**Goal of the exercise**
Retype the lines below exactly, but only those from the line that has "Egy ikonikus budapesti műemlék új fejezete" through the line that has "КУПИТЬ В 1 КЛИК". Omit every picture.

**Data section**
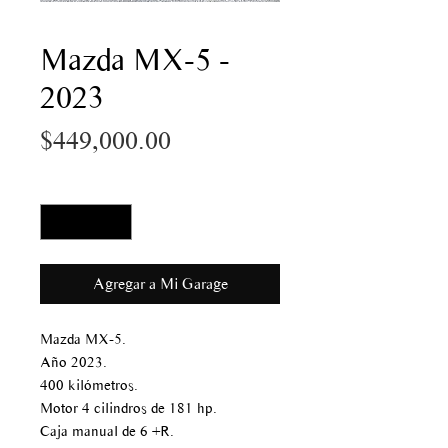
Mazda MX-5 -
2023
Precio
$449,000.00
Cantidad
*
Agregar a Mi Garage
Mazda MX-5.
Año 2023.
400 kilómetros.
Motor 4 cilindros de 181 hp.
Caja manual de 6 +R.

...

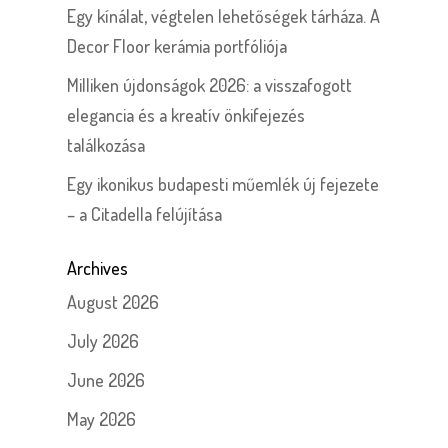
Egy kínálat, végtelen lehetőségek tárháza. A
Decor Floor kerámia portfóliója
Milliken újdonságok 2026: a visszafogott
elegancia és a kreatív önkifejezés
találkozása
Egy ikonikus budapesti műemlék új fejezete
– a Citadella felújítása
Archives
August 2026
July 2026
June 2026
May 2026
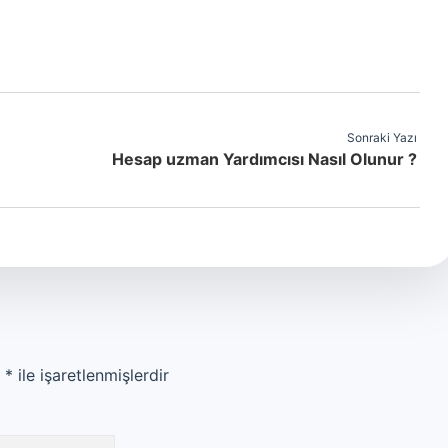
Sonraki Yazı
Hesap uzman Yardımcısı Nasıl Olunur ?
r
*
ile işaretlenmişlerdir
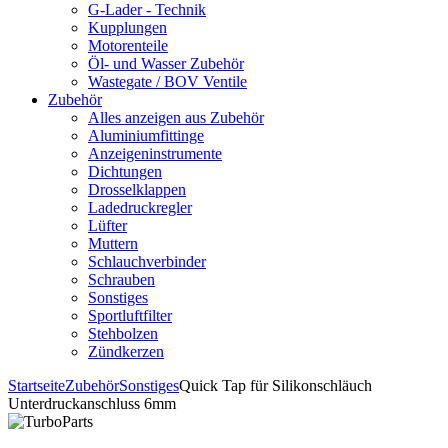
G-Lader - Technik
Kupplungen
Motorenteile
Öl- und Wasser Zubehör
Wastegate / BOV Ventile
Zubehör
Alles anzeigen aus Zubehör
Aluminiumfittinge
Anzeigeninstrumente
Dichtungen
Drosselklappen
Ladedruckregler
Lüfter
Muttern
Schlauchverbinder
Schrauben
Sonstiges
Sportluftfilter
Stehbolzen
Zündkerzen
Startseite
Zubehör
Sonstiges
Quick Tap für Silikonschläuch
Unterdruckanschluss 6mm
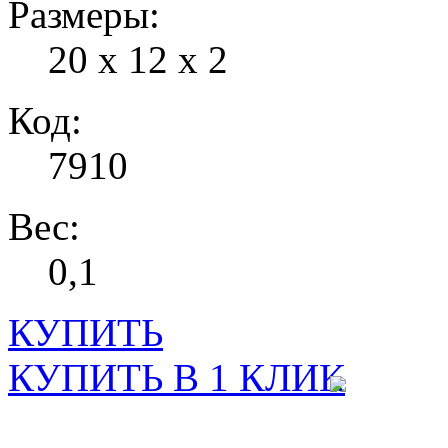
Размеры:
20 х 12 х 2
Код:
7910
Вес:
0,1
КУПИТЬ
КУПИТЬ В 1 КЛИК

**Result for this task**
Egy ikonikus budapesti műemlék új fejezete
– a Citadella felújítása
Archives
August 2026
July 2026
June 2026
May 2026
Sonraki Yazı
Hesap uzman Yardımcısı Nasıl Olunur ?
r
*
ile işaretlenmişlerdir
G-Lader - Technik
Kupplungen
Motorenteile
Öl- und Wasser Zubehör
Wastegate / BOV Ventile
Zubehör
Alles anzeigen aus Zubehör
Aluminiumfittinge
Anzeigeninstrumente
Dichtungen
Drosselklappen
Ladedruckregler
Lüfter
Muttern
Schlauchverbinder
Schrauben
Sonstiges
Sportluftfilter
Stehbolzen
Zündkerzen
Startseite
Zubehör
Sonstiges
Quick Tap für Silikonschläuch
Unterdruckanschluss 6mm
Размеры:
20 х 12 х 2
Код:
7910
Вес:
0,1
КУПИТЬ
КУПИТЬ В 1 КЛИК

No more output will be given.